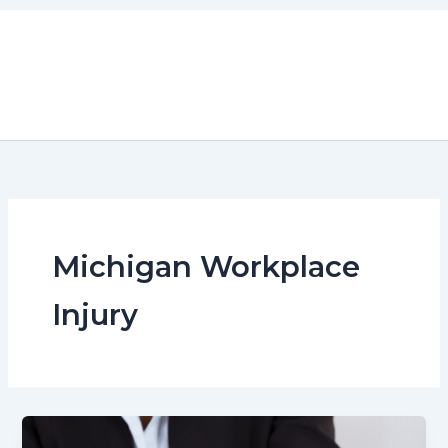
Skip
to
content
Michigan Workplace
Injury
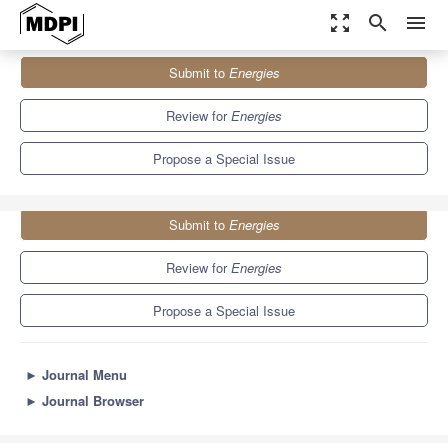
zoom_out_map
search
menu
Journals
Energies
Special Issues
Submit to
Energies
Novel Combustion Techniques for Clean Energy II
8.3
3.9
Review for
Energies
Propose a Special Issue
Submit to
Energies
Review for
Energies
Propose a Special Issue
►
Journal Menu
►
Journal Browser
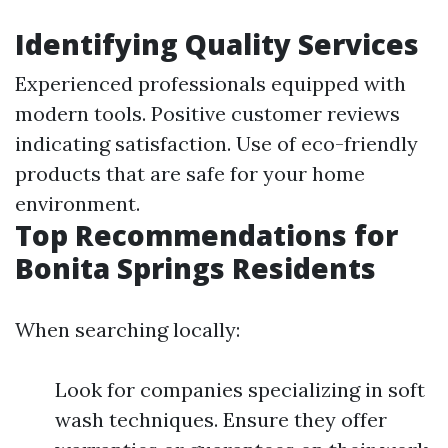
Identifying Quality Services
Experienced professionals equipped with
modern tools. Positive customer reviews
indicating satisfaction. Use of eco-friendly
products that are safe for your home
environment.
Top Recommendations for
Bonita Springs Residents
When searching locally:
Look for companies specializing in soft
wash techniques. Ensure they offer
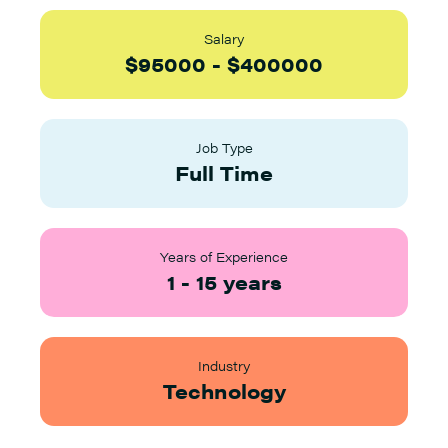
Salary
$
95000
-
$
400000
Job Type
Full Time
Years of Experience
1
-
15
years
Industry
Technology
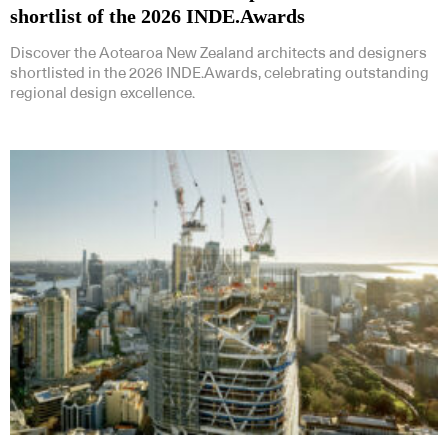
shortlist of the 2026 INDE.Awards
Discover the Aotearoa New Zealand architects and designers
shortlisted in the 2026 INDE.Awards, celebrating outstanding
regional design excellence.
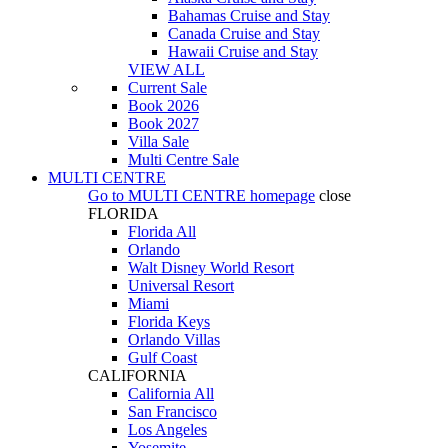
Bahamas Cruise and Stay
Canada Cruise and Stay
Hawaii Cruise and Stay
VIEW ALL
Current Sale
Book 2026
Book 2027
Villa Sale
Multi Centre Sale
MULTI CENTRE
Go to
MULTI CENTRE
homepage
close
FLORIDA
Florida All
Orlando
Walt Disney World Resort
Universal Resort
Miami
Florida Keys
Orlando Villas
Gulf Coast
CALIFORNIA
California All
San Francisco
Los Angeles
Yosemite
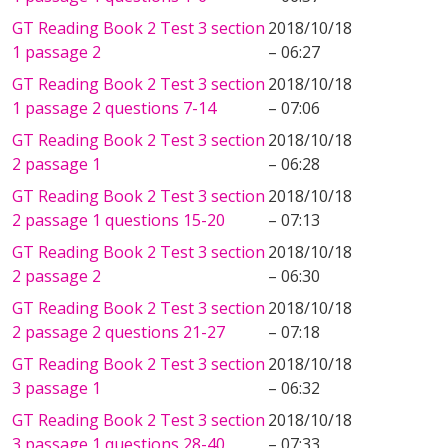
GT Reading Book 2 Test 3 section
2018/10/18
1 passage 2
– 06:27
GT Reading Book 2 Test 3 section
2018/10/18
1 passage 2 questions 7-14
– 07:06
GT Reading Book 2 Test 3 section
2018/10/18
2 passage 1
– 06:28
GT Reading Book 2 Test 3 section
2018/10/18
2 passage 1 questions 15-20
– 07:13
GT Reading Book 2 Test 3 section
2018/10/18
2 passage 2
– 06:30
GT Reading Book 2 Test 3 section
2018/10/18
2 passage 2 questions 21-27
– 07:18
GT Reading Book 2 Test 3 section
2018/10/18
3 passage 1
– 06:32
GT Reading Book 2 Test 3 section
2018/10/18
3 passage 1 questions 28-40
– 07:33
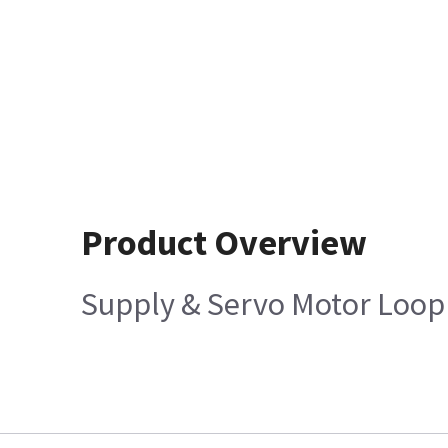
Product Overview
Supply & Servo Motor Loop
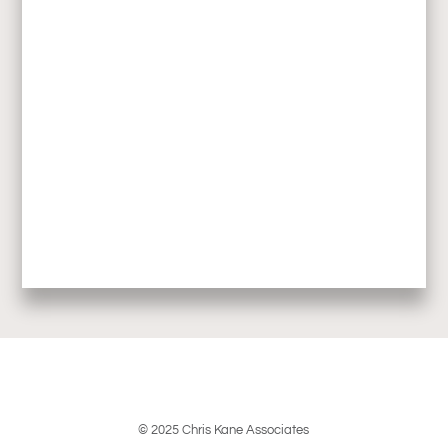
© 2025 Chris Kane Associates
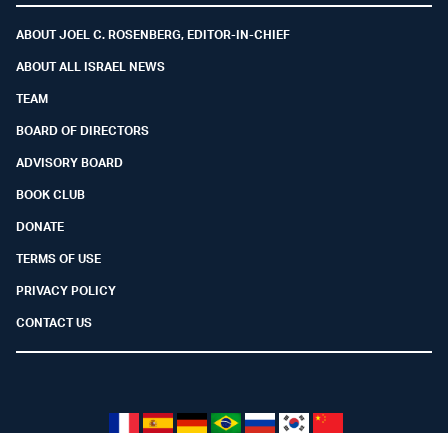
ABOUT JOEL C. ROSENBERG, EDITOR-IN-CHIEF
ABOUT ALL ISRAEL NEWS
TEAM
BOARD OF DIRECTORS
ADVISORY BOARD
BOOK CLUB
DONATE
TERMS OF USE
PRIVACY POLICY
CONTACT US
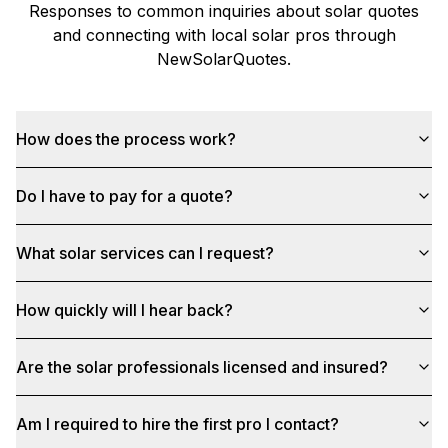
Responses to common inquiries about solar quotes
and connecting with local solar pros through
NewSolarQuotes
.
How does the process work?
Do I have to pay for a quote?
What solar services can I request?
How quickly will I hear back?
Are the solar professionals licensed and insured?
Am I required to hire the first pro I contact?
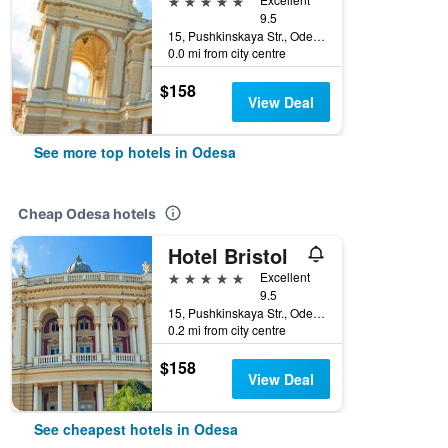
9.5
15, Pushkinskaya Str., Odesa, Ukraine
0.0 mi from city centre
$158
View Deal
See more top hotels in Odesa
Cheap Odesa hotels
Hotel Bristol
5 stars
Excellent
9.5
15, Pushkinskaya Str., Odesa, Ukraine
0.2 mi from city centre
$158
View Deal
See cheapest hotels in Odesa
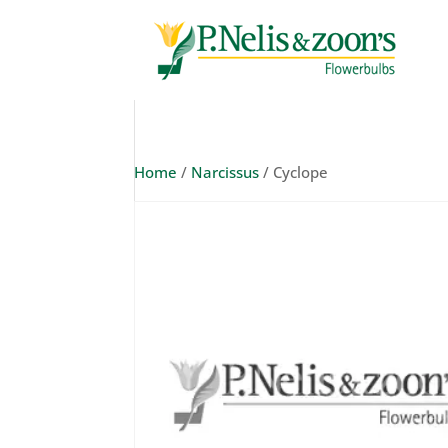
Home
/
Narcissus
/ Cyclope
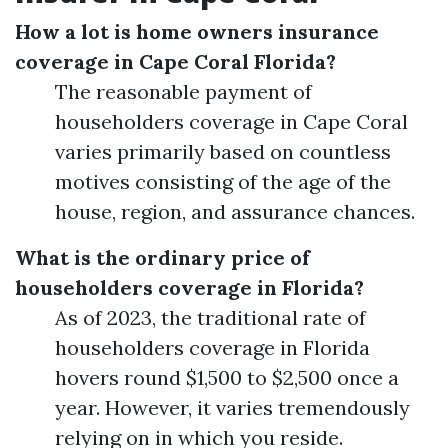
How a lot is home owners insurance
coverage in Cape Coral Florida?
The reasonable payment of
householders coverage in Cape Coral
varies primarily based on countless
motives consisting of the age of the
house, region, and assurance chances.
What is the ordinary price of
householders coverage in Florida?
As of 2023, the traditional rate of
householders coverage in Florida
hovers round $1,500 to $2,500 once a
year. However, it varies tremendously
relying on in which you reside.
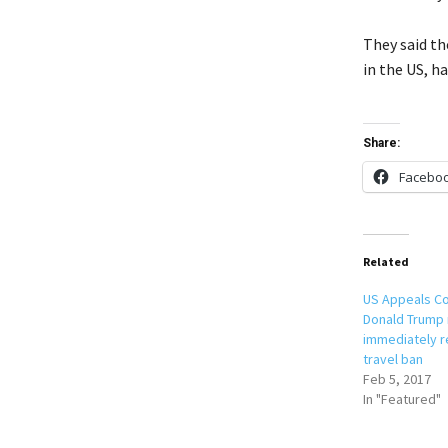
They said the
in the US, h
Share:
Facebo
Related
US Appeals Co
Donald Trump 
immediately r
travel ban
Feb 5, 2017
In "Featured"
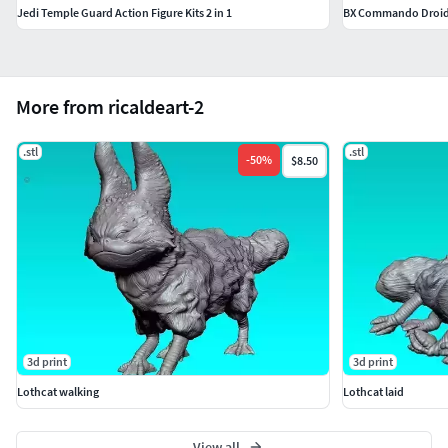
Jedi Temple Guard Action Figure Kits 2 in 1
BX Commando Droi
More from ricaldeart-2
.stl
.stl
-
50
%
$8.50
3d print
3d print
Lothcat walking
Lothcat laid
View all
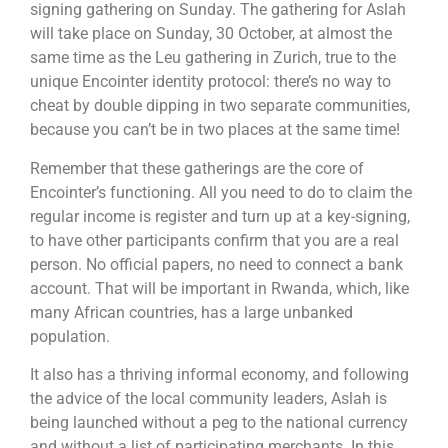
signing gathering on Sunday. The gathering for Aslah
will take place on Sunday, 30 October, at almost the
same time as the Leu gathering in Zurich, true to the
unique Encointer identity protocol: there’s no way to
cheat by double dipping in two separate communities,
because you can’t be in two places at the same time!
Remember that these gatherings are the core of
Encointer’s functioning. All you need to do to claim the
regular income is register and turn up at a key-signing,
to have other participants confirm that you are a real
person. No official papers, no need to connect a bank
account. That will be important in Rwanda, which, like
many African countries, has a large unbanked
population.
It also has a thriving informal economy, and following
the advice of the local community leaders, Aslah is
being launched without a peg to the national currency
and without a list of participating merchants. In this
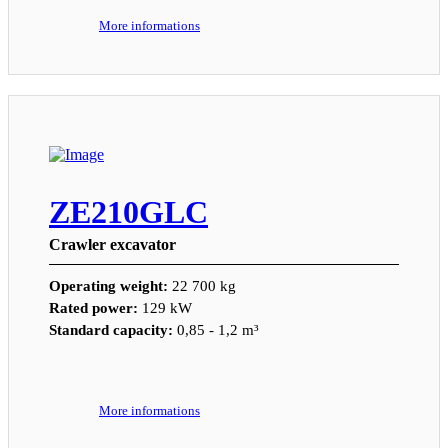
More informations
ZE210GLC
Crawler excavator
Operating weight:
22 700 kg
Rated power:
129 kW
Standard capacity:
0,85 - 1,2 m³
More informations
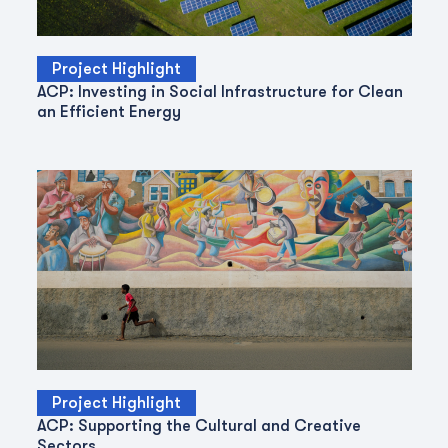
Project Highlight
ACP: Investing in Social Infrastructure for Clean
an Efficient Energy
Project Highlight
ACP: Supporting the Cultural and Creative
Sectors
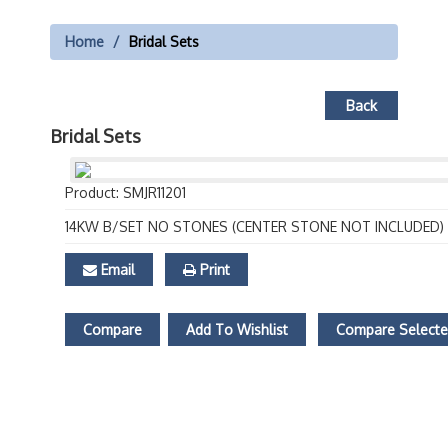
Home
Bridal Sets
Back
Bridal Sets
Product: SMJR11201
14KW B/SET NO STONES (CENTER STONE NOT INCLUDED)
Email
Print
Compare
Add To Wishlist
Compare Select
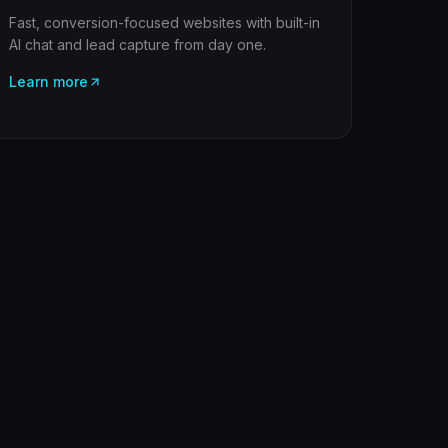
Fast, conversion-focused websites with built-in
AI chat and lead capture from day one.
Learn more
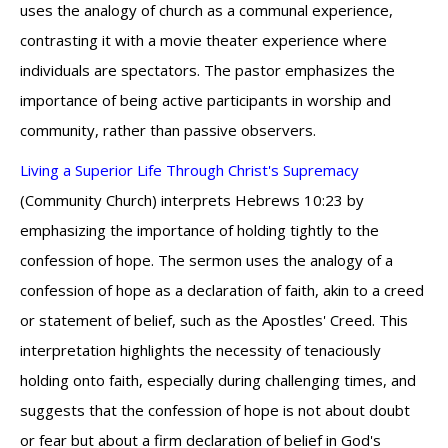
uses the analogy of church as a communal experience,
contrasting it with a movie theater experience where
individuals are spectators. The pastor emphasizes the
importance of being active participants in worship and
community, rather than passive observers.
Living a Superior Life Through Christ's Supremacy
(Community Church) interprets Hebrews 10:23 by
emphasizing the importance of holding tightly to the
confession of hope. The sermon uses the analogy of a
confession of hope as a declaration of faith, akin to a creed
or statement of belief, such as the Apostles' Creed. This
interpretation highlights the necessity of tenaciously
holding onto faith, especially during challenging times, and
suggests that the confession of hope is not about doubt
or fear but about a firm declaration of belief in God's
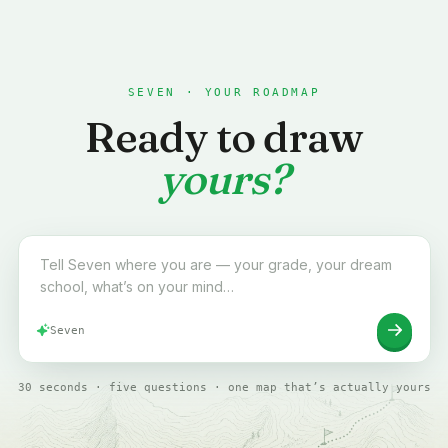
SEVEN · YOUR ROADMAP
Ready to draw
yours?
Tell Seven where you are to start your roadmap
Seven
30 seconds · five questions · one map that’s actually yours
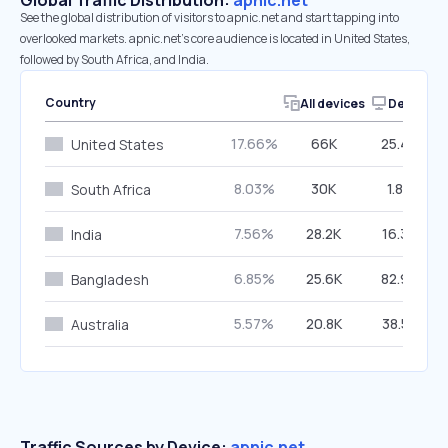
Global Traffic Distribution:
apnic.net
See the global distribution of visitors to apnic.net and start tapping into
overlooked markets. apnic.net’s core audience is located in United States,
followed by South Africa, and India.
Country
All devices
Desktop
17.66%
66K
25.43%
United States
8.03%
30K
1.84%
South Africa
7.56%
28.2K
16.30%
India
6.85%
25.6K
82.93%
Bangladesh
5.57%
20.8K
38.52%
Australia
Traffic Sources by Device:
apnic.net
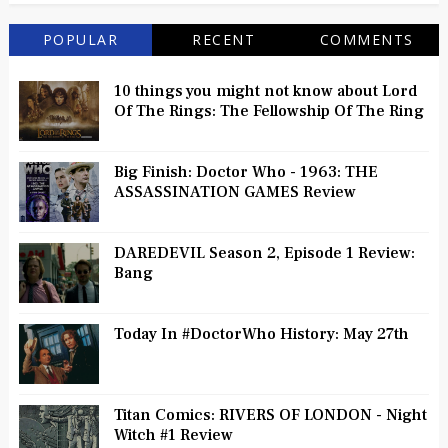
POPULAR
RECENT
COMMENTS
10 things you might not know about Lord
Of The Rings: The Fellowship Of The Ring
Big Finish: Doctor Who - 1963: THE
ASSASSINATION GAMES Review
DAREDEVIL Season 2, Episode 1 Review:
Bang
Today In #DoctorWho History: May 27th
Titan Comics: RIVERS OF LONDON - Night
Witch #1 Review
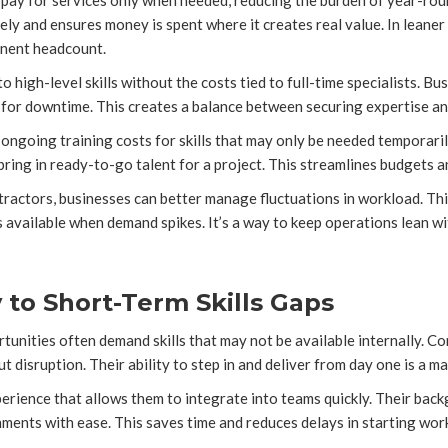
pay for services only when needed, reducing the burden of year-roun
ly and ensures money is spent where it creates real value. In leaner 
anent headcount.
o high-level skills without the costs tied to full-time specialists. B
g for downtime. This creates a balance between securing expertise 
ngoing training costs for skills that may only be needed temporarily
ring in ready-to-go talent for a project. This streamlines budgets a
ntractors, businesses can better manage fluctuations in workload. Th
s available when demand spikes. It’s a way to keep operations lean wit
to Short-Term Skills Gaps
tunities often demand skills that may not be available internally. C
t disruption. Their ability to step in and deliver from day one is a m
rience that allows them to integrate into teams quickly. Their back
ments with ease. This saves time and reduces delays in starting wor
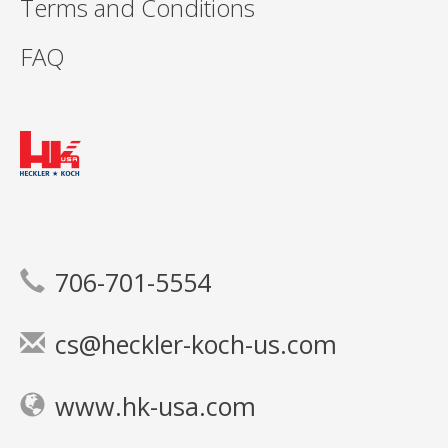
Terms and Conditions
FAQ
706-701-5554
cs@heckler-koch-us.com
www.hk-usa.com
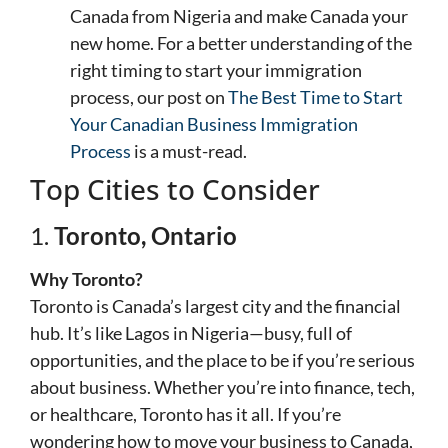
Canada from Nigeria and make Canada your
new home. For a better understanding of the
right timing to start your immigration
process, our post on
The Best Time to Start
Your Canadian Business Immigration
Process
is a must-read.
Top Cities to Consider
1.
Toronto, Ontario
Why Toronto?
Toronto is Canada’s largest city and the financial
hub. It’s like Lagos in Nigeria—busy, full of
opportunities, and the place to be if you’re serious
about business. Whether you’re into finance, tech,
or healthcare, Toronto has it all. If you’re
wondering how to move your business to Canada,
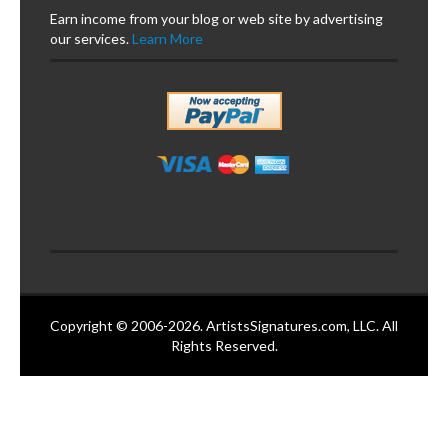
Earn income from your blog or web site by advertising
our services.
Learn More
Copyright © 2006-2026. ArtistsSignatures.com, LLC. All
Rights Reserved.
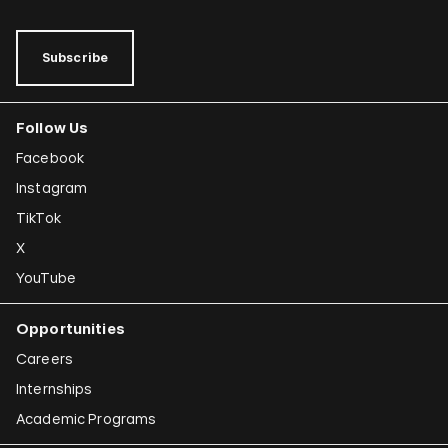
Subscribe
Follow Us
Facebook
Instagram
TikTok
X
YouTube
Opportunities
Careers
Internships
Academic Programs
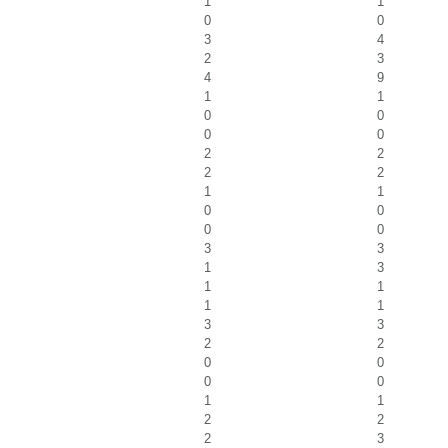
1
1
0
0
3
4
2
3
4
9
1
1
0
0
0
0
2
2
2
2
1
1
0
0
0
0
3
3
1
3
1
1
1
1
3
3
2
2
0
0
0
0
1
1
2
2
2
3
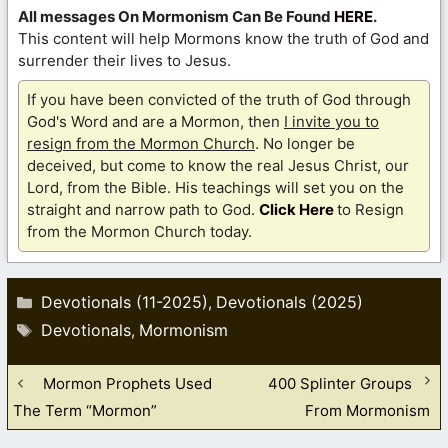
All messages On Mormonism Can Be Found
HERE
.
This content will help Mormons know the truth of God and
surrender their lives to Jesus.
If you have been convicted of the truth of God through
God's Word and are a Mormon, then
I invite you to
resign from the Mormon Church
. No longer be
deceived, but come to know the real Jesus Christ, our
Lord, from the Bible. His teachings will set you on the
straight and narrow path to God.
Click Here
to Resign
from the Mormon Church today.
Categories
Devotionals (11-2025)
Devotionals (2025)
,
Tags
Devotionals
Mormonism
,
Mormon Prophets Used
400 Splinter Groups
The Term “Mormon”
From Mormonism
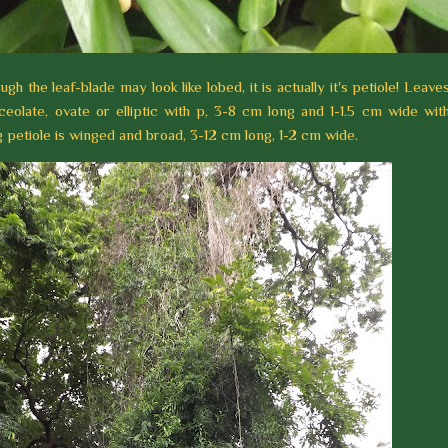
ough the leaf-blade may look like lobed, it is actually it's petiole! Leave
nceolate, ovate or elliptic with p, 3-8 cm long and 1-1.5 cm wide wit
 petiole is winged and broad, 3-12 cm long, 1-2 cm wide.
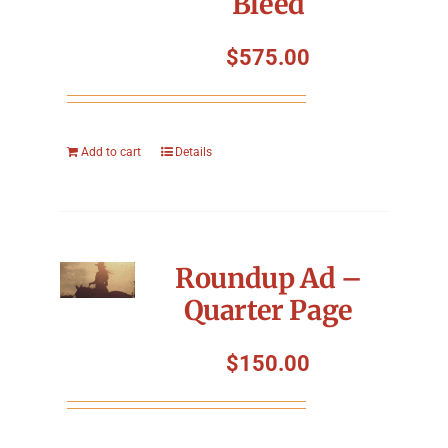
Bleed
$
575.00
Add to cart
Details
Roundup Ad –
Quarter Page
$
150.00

WORK TO BE COMPLETED >> Retype the portion of the data above that starts on the line with "signing gathering on" and finishes on the line with "It also has", including both of those lines.

SOLUTION TO THIS TASK >>
signing gathering on Sunday. The gathering for Aslah
will take place on Sunday, 30 October, at almost the
same time as the Leu gathering in Zurich, true to the
unique Encointer identity protocol: there’s no way to
cheat by double dipping in two separate communities,
because you can’t be in two places at the same time!
Remember that these gatherings are the core of
Encointer’s functioning. All you need to do to claim the
regular income is register and turn up at a key-signing,
to have other participants confirm that you are a real
person. No official papers, no need to connect a bank
account. That will be important in Rwanda, which, like
many African countries, has a large unbanked
population.
It also has a thriving informal economy, and following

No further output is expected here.